It is permitted to enable both ExplicitLevelImports and ImplicitStagePersistence (provided the latter appears later than the former, so it overrides the implied NoImplicitStagePersistence). This allows splice and quote imports to be used, but ImplicitStagePersistence still allows cross-stage persistence (and thus the compiler must still be pessimistically assume all modules are needed at all stages). This combination is supported to allow gradual migration of code bases following the change, and for corner cases such as programmatic code generation, where the programmer may wish to use the syntax of splice and quote imports without obliging the whole module to be level-correct.

3.1.1 Example

For example, the following is accepted under the default ImplicitStagePersistence, but will be rejected under ExplicitLevelImports (which implies NoImplicitStagePersistence):

import B (foo, bar)  -- foo :: Q Exp, bar :: Int

quoteC = [| bar |]  -- Error: bar imported at level 0 but used at level 1
spliceC = $( foo )  -- Error: foo imported at level 0 but used at level -1

However these errors can be fixed by using import modifiers:

import splice B (foo)  -- foo :: Q Exp
import quote  B (bar)  -- bar :: Int
data C = MkC

quoteC = [| bar |]  -- OK: bar is imported at level 1, and used at level 1
spliceC = $( foo )  -- OK: foo imported at level -1 and used at level -1

For definitions in the same module, GHC has the following behaviour:

baz = 3 :: Int
foo = [| 3+4 |] :: Q Exp

quoteC = [| baz |]  -- OK: implicit lifting makes baz appear at level 0
spliceC = $( foo )  -- Error: foo defined at level 0, and used at level -1

Definitions like foo, invoked in a splice, must be put in an imported module, which can be compiled in advance to executable code, so the splice $(foo) can be run.

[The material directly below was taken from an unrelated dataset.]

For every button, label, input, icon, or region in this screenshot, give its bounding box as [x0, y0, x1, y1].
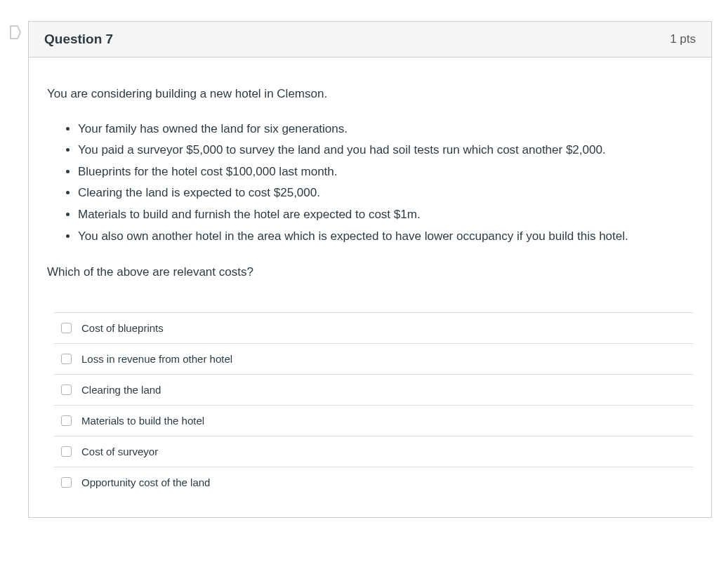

With ExplicitLevelImports, spliceC become illegal; instead, foo must be put in another module and splice-imported as above. On the other hand, due to the implicit lifting, quoteC is elaborated to [| $(lift baz) |], which correctly places baz used at level 0.

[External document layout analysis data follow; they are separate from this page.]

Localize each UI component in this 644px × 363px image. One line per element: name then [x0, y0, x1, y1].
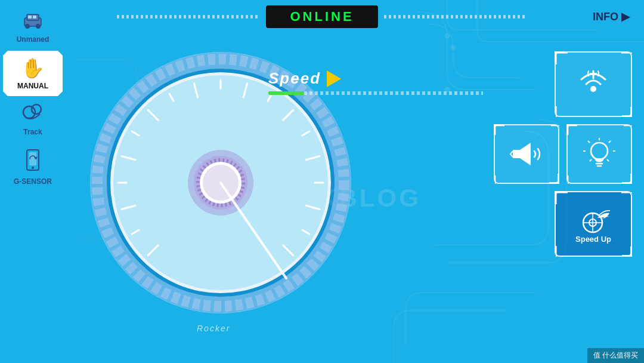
bottom-bar: 值 什么值得买	[587, 348, 644, 363]
svg-point-10	[32, 104, 41, 114]
speed-bar	[268, 91, 483, 95]
signal-button[interactable]	[555, 51, 632, 117]
speed-bar-green	[268, 91, 304, 95]
header: ONLINE INFO ▶	[0, 0, 644, 33]
sidebar-track-label: Track	[23, 128, 42, 136]
main-area: BIKBLOG	[66, 33, 644, 363]
sidebar-item-track[interactable]: Track	[3, 97, 63, 142]
horn-button[interactable]	[494, 124, 559, 184]
brand-label: 值 什么值得买	[593, 350, 638, 361]
svg-rect-8	[33, 16, 36, 19]
sidebar-item-manual[interactable]: ✋ MANUAL	[3, 51, 63, 96]
speed-label: Speed	[268, 69, 321, 88]
sidebar-item-unmaned[interactable]: Unmaned	[3, 6, 63, 50]
header-dots-left	[117, 15, 260, 19]
speed-area: Speed	[268, 69, 483, 95]
svg-point-6	[36, 24, 41, 29]
car-icon	[22, 12, 44, 33]
info-button[interactable]: INFO ▶	[593, 10, 630, 23]
track-icon	[22, 103, 44, 125]
button-row-middle	[494, 124, 632, 184]
sidebar-manual-label: MANUAL	[17, 82, 48, 90]
sidebar-unmaned-label: Unmaned	[17, 35, 49, 44]
svg-point-5	[25, 24, 30, 29]
speed-bar-dots	[304, 91, 483, 95]
sidebar-item-gsensor[interactable]: G-SENSOR	[3, 143, 63, 192]
header-dots-right	[384, 15, 527, 19]
sidebar: Unmaned ✋ MANUAL Track G-	[0, 0, 66, 363]
right-controls: Speed Up	[494, 45, 632, 351]
speed-label-row: Speed	[268, 69, 483, 88]
rocker-label: Rocker	[197, 324, 230, 333]
status-badge: ONLINE	[266, 5, 377, 28]
phone-icon	[25, 149, 41, 175]
svg-rect-7	[28, 16, 32, 19]
light-button[interactable]	[566, 124, 632, 184]
speed-arrow-icon	[327, 70, 341, 87]
hand-icon: ✋	[21, 57, 45, 79]
sidebar-gsensor-label: G-SENSOR	[14, 177, 52, 186]
speed-up-button[interactable]: Speed Up	[555, 191, 632, 257]
svg-point-13	[32, 167, 34, 169]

3.2 Consequences and payoff

Using ExplicitLevelImports makes programming a little less convenient: sometimes definitions must be put in another module; and imports must be annotated with splice or quote. The payoff concerns performance, as we now describe.

Recall (Section 2.2) that a module M may be compiled at stage R (for runtime) or C (for compile time), or both. A consequence of ExplicitLevelImports is that we can decide which modules are needed at stage R and which at stage C, based only on their import declarations, as follows:

• The main module is compiled for R.

• A normal import does not shift the stage at which the dependent module is required.

• If a module M splice-imports module A, then compiling M at stage R or at stage C requires compiling module A at stage C.

• If a module N quote-imports module B, then compiling N at stage R or stage C requires compiling module B at stage R.

Being able to classify each module into stage R or stage C (or both) is extremely useful: indeed it is the main payoff of this proposal. Specifically:

• Binary sizes decrease. A module compiled at stage R must be linked into the final executable; but modules compiled only at stage C need not. Only Binary sizes decrease, because modules used only at compile time (i.e. splice-imported) need not be linked into the executable.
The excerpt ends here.